The State Key Laboratory of Automotive Simulation and Control, Jilin University, Changchun, China.
PLoS One. 2022 Sep 13;17(9):e0274450. doi: 10.1371/journal.pone.0274450. eCollection 2022.
3D human pose estimation has always been an important task in computer vision, especially in crowded scenes where multiple people interact with each other. There are many state-of-the-arts for object detection based on single view.
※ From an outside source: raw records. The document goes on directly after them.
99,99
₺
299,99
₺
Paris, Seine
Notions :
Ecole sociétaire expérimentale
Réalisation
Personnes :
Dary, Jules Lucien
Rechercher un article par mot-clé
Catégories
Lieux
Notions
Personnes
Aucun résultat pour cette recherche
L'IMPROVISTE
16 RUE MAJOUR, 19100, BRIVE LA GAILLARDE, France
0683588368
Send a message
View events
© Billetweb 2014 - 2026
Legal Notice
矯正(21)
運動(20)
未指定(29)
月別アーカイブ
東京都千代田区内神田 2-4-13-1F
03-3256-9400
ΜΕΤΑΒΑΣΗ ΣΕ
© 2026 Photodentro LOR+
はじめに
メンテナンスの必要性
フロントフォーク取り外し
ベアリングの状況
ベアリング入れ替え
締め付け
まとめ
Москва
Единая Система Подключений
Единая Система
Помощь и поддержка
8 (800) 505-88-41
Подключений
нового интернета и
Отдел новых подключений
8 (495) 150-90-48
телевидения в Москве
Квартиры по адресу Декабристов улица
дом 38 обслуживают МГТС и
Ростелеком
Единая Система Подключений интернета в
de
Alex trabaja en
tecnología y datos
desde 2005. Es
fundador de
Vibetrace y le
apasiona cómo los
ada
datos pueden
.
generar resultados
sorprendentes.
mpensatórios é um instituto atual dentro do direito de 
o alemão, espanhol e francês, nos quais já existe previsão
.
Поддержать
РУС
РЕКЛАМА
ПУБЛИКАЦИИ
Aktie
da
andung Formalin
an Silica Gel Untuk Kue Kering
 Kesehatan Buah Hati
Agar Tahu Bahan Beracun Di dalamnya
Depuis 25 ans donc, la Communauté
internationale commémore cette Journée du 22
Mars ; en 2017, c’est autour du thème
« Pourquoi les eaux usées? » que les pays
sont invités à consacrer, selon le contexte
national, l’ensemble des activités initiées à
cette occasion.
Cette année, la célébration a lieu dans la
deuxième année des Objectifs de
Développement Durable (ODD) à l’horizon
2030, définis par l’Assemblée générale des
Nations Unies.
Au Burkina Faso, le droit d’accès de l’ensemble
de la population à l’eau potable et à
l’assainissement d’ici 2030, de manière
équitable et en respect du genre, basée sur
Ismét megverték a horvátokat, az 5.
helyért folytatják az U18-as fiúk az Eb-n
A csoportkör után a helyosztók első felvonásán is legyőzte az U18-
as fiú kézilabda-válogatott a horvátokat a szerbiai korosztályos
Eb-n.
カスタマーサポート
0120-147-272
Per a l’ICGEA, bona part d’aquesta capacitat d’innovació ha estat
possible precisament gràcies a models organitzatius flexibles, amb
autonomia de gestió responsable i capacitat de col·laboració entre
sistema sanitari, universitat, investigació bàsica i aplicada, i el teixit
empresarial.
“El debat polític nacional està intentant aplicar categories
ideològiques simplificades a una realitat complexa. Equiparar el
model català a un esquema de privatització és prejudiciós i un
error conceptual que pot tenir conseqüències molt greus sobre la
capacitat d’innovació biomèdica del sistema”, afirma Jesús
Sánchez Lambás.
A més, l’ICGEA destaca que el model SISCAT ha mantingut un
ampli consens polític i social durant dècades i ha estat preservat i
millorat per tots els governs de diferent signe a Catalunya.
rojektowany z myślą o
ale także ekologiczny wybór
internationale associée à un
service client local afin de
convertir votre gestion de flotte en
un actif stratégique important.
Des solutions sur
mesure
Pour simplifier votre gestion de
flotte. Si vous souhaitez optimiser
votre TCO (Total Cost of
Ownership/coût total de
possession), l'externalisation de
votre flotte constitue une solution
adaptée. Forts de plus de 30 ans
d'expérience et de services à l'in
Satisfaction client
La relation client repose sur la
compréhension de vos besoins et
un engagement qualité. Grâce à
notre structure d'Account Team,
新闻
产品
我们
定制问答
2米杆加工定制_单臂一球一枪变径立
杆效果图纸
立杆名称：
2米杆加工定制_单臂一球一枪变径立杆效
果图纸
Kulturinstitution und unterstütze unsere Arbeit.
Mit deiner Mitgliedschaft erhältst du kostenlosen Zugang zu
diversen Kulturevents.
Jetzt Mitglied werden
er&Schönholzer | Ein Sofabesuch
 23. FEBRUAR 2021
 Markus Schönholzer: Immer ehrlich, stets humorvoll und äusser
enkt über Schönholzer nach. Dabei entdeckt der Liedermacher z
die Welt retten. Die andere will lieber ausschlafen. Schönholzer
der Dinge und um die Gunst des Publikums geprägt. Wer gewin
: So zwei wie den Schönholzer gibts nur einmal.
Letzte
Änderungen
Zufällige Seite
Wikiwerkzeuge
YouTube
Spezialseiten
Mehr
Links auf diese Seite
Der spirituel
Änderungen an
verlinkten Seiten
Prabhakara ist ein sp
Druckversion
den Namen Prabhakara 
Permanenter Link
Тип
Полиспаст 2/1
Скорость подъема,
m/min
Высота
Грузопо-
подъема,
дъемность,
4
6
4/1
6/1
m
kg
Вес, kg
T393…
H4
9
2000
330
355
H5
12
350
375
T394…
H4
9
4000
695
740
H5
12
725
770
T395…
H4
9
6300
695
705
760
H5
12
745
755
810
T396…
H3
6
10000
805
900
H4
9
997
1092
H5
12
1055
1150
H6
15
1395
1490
However, recovering the location of people is complicated in crowded and occluded scenes due to the lack of depth information for single view, which is the lack of robustness. Multi-view Human Pose Estimation for Multi-Person became an effective approach. The previous multi-view 3D human pose estimation method can be attributed to a strategy to associate the joints of the same person from 2D pose estimation. However, the incompleteness and noise of the 2D pose are inevitable. In addition, how to associate the joints itself is challenging. To solve this issue, we propose a CTP (Center Point to Pose) network based on multi-view which directly operates in the 3D space. The 2D joint features in all cameras are projected into 3D voxel space. Our CTP network regresses the center of one person as the location, and the 3D bounding box as the activity area of one person. Then our CTP network estimates detailed 3D pose for each bounding box. Besides, our CTP network is Non-Maximum Suppression free at the stage of regressing the center of one person, which makes it more efficient and simpler. Our method outperforms competitively on several public datasets which shows the efficacy of our center point to pose network representation.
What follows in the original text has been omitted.